Consider the Heat equation and take the Dirichlet boundary condition :
$$v_t – kv_{xx} = =0 \ \ \ \ \ \ ( 0 < x < \infty, \ \ 0 < t < \infty) ,$$
$$ v(x,0) = \phi (x) \ \ \ \ \ \ for \ \ t = 0 $$
$$ v(0,t) = 0 \ \ \ \ \ \ for \ \ x = 0 $$
we convert this problem on Whole Line $\mathbb R$ by taking odd extension of $\phi$ and Solve by using this formulae
$$u_t = ku_{xx} \ \ \ \ \ \ (-\infty < x < \infty , 0 < t < \infty) \ \ \ \ \ \ \ \ (1)$$
$$u(x,0) = \phi_{odd}(x) $$
$u(x,t) = \frac{1}{\sqrt{4\pi kt}} \int_{-\infty}^{\infty}e^{-(x-y)^2/4kt} \phi_{odd}(y) dy $
Why have we taken odd extension of $\phi$ on dirichlet boundary condition
Please help me i am confusing about the extension of $\phi$ which depend on the boundary condition
Thank You
Best Answer
You've taken the odd extension so you can satisfy the boundary condition that $v(0,t)= 0$ for all $x$. You want to use some symmetry of the boundary condition, and the odd system is the obvious choice. Then after you've extend to the real line, you can use the Green's Solution: ( I've stolen this code from an old assignment, so hopefully the notation difference isn't confusing)

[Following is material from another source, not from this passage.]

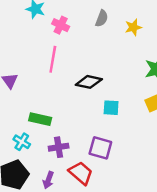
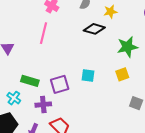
black diamond: (89, 82) -> (94, 29), moved
purple square: (100, 148) -> (60, 84), moved, turned -36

\begin{align*} u(x,t) =& \int_{\mathbb{R}} \Phi (x-y,t) g_{odd}(y) dy \\ =& \frac{1}{\sqrt{4 \pi t}} \left ( \int^{\infty}_0 e^{\frac{-(x-y)^2}{4Dt} } g(y)dy -\int_{-\infty}^0 e^{\frac{-(x-y)^2}{4Dt} } g(-y) dy \right) \\ = & \frac{1}{\sqrt{4 \pi t}} \left ( \int^{\infty}_0 e^{\frac{-(x-y)^2}{4Dt} } g(y)dy -\int^{\infty}_0 e^{\frac{-(x+y)^2}{4Dt} } g(y) dy \right) \quad \text{ letting $y \to -y$} \\ = & \frac{1}{\sqrt{4 \pi t}} \int^{\infty}_0 \left (e^{\frac{-(x-y)^2}{4Dt} } - e^{\frac{-(x+y)^2}{4Dt} } \right) g(y)dy \\ \end{align*}